──────── Input material

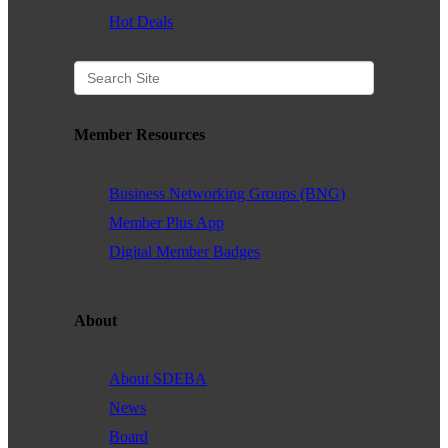
Hot Deals
Member Resources
Business Networking Groups (BNG)
Member Plus App
Digital Member Badges
About
About SDEBA
News
Board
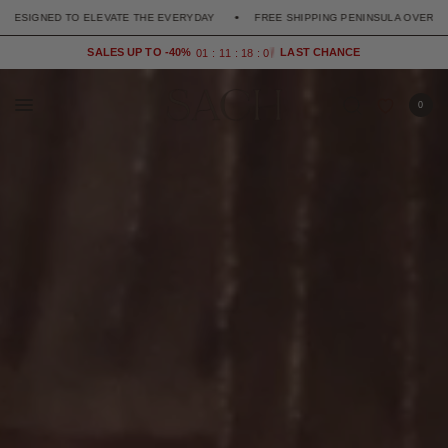
DESIGNED TO ELEVATE THE EVERYDAY
FREE SHIPPING PENINSULA OVER 90€
SALES UP TO -40%
0
1
1
1
1
8
0
7
0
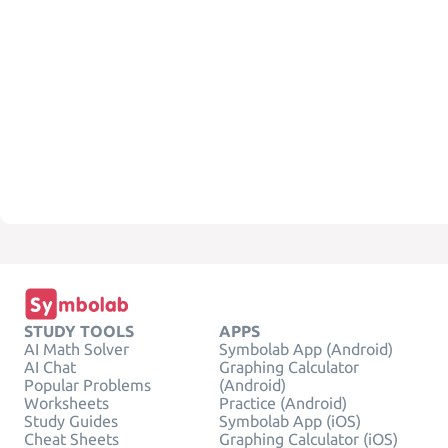
STUDY TOOLS
APPS
AI Math Solver
Symbolab App (Android)
AI Chat
Graphing Calculator
Popular Problems
(Android)
Worksheets
Practice (Android)
Study Guides
Symbolab App (iOS)
Cheat Sheets
Graphing Calculator (iOS)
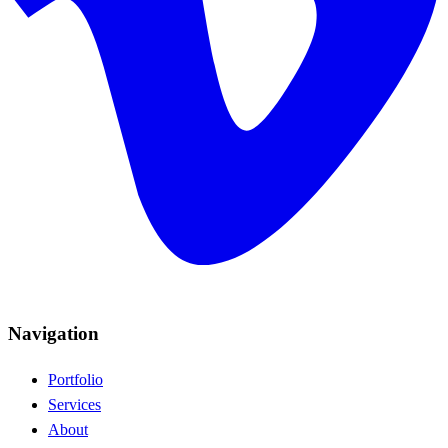
Navigation
Portfolio
Services
About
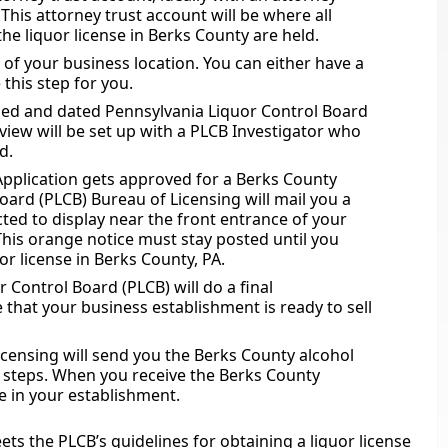
 This attorney trust account will be where all
the liquor license in Berks County are held.
of your business location. You can either have a
this step for you.
ned and dated Pennsylvania Liquor Control Board
view will be set up with a PLCB Investigator who
d.
Application gets approved for a Berks County
oard (PLCB) Bureau of Licensing will mail you a
cted to display near the front entrance of your
This orange notice must stay posted until you
or license in Berks County, PA.
 Control Board (PLCB) will do a final
 that your business establishment is ready to sell
censing will send you the Berks County alcohol
en steps. When you receive the Berks County
e in your establishment.
ts the PLCB’s guidelines for obtaining a liquor license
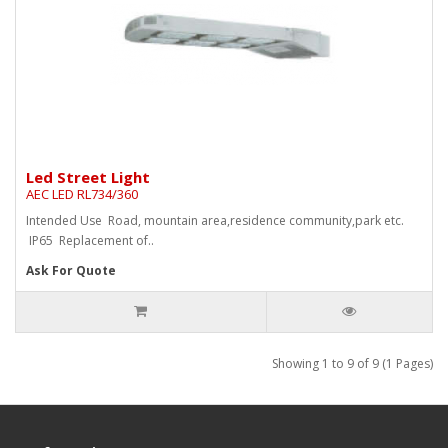
Led Street Light
AEC LED RL734/360
Intended Use Road, mountain area,residence community,park etc.
IP65 Replacement of..
Ask For Quote
Showing 1 to 9 of 9 (1 Pages)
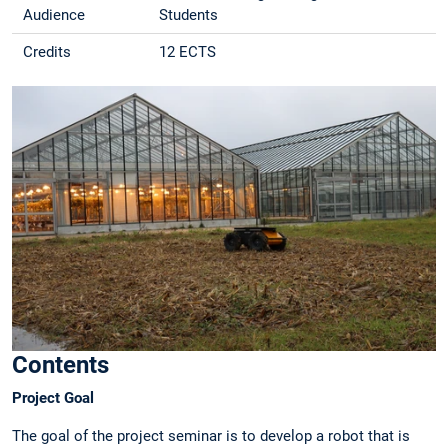
Audience
Students
Credits
12 ECTS
Contents
Project Goal
The goal of the project seminar is to develop a robot that is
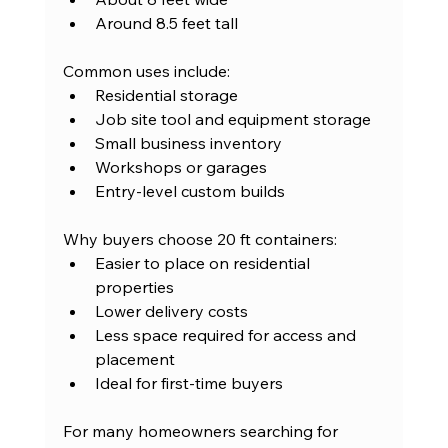
Around 8.5 feet tall
Common uses include:
Residential storage
Job site tool and equipment storage
Small business inventory
Workshops or garages
Entry-level custom builds
Why buyers choose 20 ft containers:
Easier to place on residential 
properties
Lower delivery costs
Less space required for access and 
placement
Ideal for first-time buyers
For many homeowners searching for 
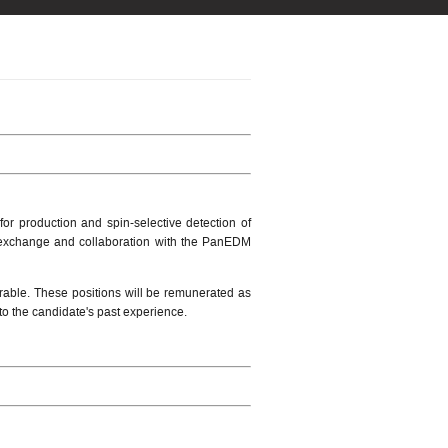
r production and spin-selective detection of
for exchange and collaboration with the PanEDM
sirable. These positions will be remunerated as
to the candidate's past experience.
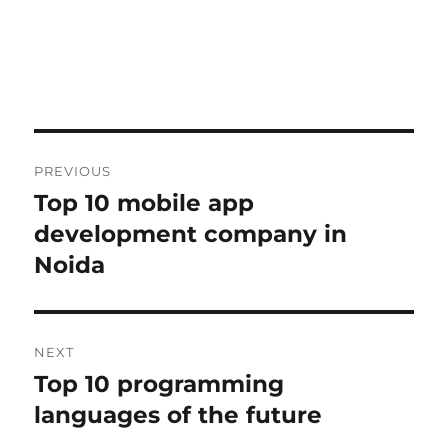
Post
PREVIOUS
navigation
Top 10 mobile app
Previous
post:
development company in
Noida
NEXT
Top 10 programming
Next
post:
languages of the future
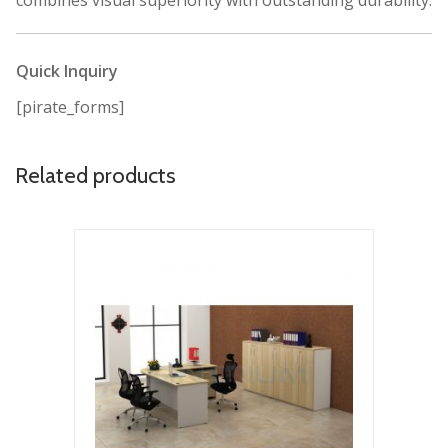
combines visual superiority with outstanding durability.
Quick Inquiry
[pirate_forms]
Related products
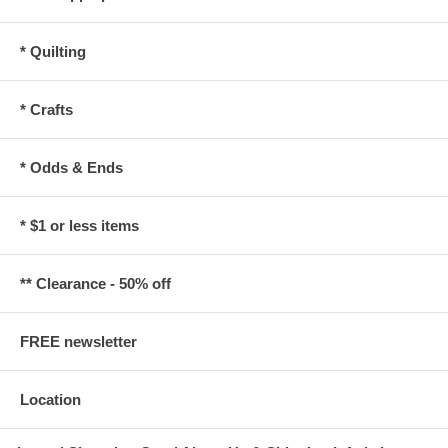
* Quilting
* Crafts
* Odds & Ends
* $1 or less items
** Clearance - 50% off
FREE newsletter
Location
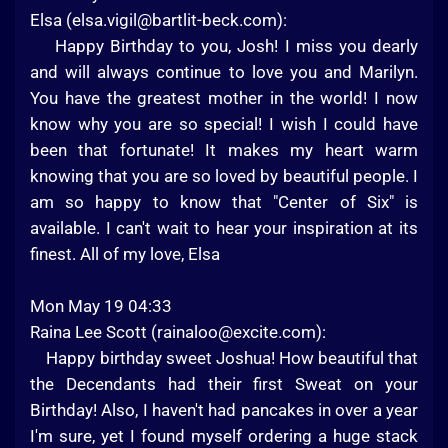
Elsa (
elsa.vigil@bartlit-beck.com
):
Happy Birthday to you, Josh! I miss you dearly
and will always continue to love you and Marilyn.
You have the greatest mother in the world! I now
know why you are so special! I wish I could have
been that fortunate! It makes my heart warm
knowing that you are so loved by beautiful people. I
am so happy to know that "Center of Six" is
available. I can't wait to hear your inspiration at its
finest. All of my love, Elsa
Mon May 19 04:33
Raina Lee Scott (
rainaloo@excite.com
):
Happy birthday sweet Joshua! How beautiful that
the Decendants had their first Sweat on your
Birthday! Also, I haven't had pancakes in over a year
I'm sure, yet I found myself ordering a huge stack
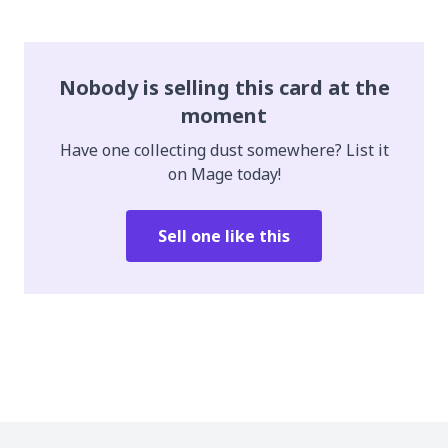
Nobody is selling this card at the
moment
Have one collecting dust somewhere? List it
on Mage today!
Sell one like this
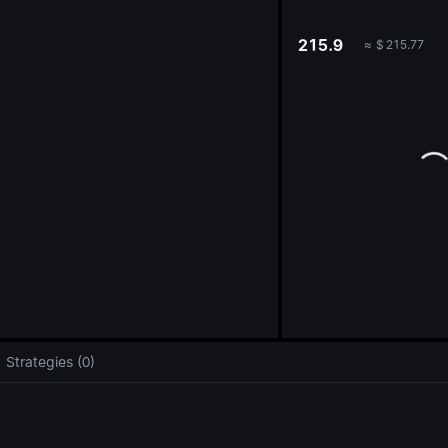
oa
215.9
≈
$
215.77
Strategies (0)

────────────────

Every entry above should be restated word for word, with the images left out.

Exercise result ::
Hot Deals
Member Resources
Business Networking Groups (BNG)
Member Plus App
Digital Member Badges
About
About SDEBA
News
Board
DESIGNED TO ELEVATE THE EVERYDAY
FREE SHIPPING PENINSULA OVER 90€
SALES UP TO -40%
0
1
1
1
1
8
0
7
0
STUDY TOOLS
APPS
AI Math Solver
Symbolab App (Android)
AI Chat
Graphing Calculator
Popular Problems
(Android)
Worksheets
Practice (Android)
Study Guides
Symbolab App (iOS)
Cheat Sheets
Graphing Calculator (iOS)
Navigation
Portfolio
Services
About
 This attorney trust account will be where all
the liquor license in Berks County are held.
of your business location. You can either have a
this step for you.
ned and dated Pennsylvania Liquor Control Board
view will be set up with a PLCB Investigator who
d.
Application gets approved for a Berks County
oard (PLCB) Bureau of Licensing will mail you a
cted to display near the front entrance of your
This orange notice must stay posted until you
or license in Berks County, PA.
 Control Board (PLCB) will do a final
 that your business establishment is ready to sell
censing will send you the Berks County alcohol
en steps. When you receive the Berks County
e in your establishment.
ts the PLCB’s guidelines for obtaining a liquor license
Led Street Light
AEC LED RL734/360
Intended Use Road, mountain area,residence community,park etc.
IP65 Replacement of..
Ask For Quote
Showing 1 to 9 of 9 (1 Pages)
Audience
Students
Credits
12 ECTS
Contents
Project Goal
The goal of the project seminar is to develop a robot that is
Around 8.5 feet tall
Common uses include:
Residential storage
Job site tool and equipment storage
Small business inventory
Workshops or garages
Entry-level custom builds
Why buyers choose 20 ft containers:
Easier to place on residential 
properties
Lower delivery costs
Less space required for access and 
placement
Ideal for first-time buyers
For many homeowners searching for 
r production and spin-selective detection of
for exchange and collaboration with the PanEDM
sirable. These positions will be remunerated as
to the candidate's past experience.
Post
PREVIOUS
navigation
Top 10 mobile app
Previous
post:
development company in
Noida
NEXT
Top 10 programming
Next
post:
languages of the future
combines visual superiority with outstanding durability.
Quick Inquiry
[pirate_forms]
Related products
* Quilting
* Crafts
* Odds & Ends
* $1 or less items
** Clearance - 50% off
FREE newsletter
Location
Elsa (
elsa.vigil@bartlit-beck.com
):
Happy Birthday to you, Josh! I miss you dearly
and will always continue to love you and Marilyn.
You have the greatest mother in the world! I now
know why you are so special! I wish I could have
been that fortunate! It makes my heart warm
knowing that you are so loved by beautiful people. I
am so happy to know that "Center of Six" is
available. I can't wait to hear your inspiration at its
finest. All of my love, Elsa
Mon May 19 04:33
Raina Lee Scott (
rainaloo@excite.com
):
Happy birthday sweet Joshua! How beautiful that
the Decendants had their first Sweat on your
Birthday! Also, I haven't had pancakes in over a year
I'm sure, yet I found myself ordering a huge stack
Nobody is selling this card at the
moment
Have one collecting dust somewhere? List it
on Mage today!
Sell one like this
oa
215.9
≈
$
215.77
Strategies (0)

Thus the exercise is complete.